[Dataset entries]
▼

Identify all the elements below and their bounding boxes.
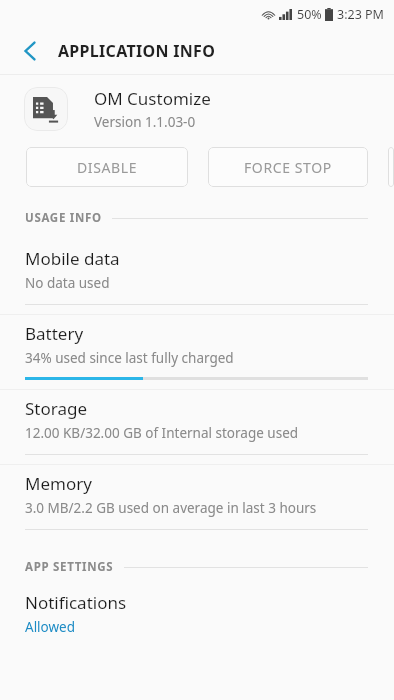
button[interactable]: Notifications [0, 591, 394, 636]
staticText: FORCE STOP [244, 158, 332, 177]
button[interactable]: Storage [0, 390, 394, 464]
staticText: 3:23 PM [337, 6, 384, 23]
button[interactable]: OM Customize [0, 75, 394, 142]
staticText: Mobile data [25, 247, 120, 270]
button[interactable]: FORCE STOP [208, 147, 368, 187]
staticText: 3.0 MB/2.2 GB used on average in last 3 … [25, 499, 317, 517]
staticText: Memory [25, 472, 92, 495]
staticText: 50% [297, 6, 322, 23]
staticText: OM Customize [94, 87, 211, 110]
staticText: 12.00 KB/32.00 GB of Internal storage us… [25, 424, 299, 442]
button[interactable]: Mobile data [0, 240, 394, 314]
staticText: USAGE INFO [25, 210, 102, 226]
staticText: No data used [25, 274, 110, 292]
button[interactable]: Battery [0, 315, 394, 389]
staticText: APP SETTINGS [25, 559, 114, 575]
staticText: APPLICATION INFO [58, 40, 216, 62]
staticText: 34% used since last fully charged [25, 349, 234, 367]
staticText: Version 1.1.03-0 [94, 113, 196, 131]
staticText: Storage [25, 397, 88, 420]
staticText: Notifications [25, 591, 127, 614]
staticText: DISABLE [77, 158, 138, 177]
button[interactable]: DISABLE [26, 147, 188, 187]
button[interactable]: Memory [0, 465, 394, 539]
button[interactable] [388, 147, 394, 187]
button[interactable]: Back [12, 33, 48, 69]
staticText: Allowed [25, 618, 76, 636]
staticText: Battery [25, 322, 84, 345]
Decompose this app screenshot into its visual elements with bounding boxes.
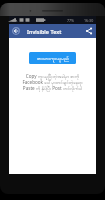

▲

TASK ITEM – Although the records contain pictures, only the text should be copied, exactly as it stands.

EXERCISE SOLUTION –
Identify all the elements below and their bounding boxes.
button[interactable]: Notifications [0, 591, 394, 636]
staticText: FORCE STOP [244, 158, 332, 177]
button[interactable]: Storage [0, 390, 394, 464]
staticText: 3:23 PM [337, 6, 384, 23]
button[interactable]: OM Customize [0, 75, 394, 142]
staticText: Mobile data [25, 247, 120, 270]
button[interactable]: FORCE STOP [208, 147, 368, 187]
staticText: 3.0 MB/2.2 GB used on average in last 3 … [25, 499, 317, 517]
staticText: Memory [25, 472, 92, 495]
staticText: 50% [297, 6, 322, 23]
staticText: OM Customize [94, 87, 211, 110]
staticText: 12.00 KB/32.00 GB of Internal storage us… [25, 424, 299, 442]
button[interactable]: Mobile data [0, 240, 394, 314]
staticText: USAGE INFO [25, 210, 102, 226]
staticText: No data used [25, 274, 110, 292]
button[interactable]: Battery [0, 315, 394, 389]
staticText: APP SETTINGS [25, 559, 114, 575]
staticText: APPLICATION INFO [58, 40, 216, 62]
staticText: 34% used since last fully charged [25, 349, 234, 367]
staticText: Version 1.1.03-0 [94, 113, 196, 131]
staticText: Storage [25, 397, 88, 420]
staticText: Notifications [25, 591, 127, 614]
staticText: DISABLE [77, 158, 138, 177]
button[interactable]: DISABLE [26, 147, 188, 187]
button[interactable]: Memory [0, 465, 394, 539]
button[interactable] [388, 147, 394, 187]
button[interactable]: Back [12, 33, 48, 69]
staticText: Allowed [25, 618, 76, 636]
staticText: Battery [25, 322, 84, 345]
Decompose this app screenshot into its visual elements with bounding boxes.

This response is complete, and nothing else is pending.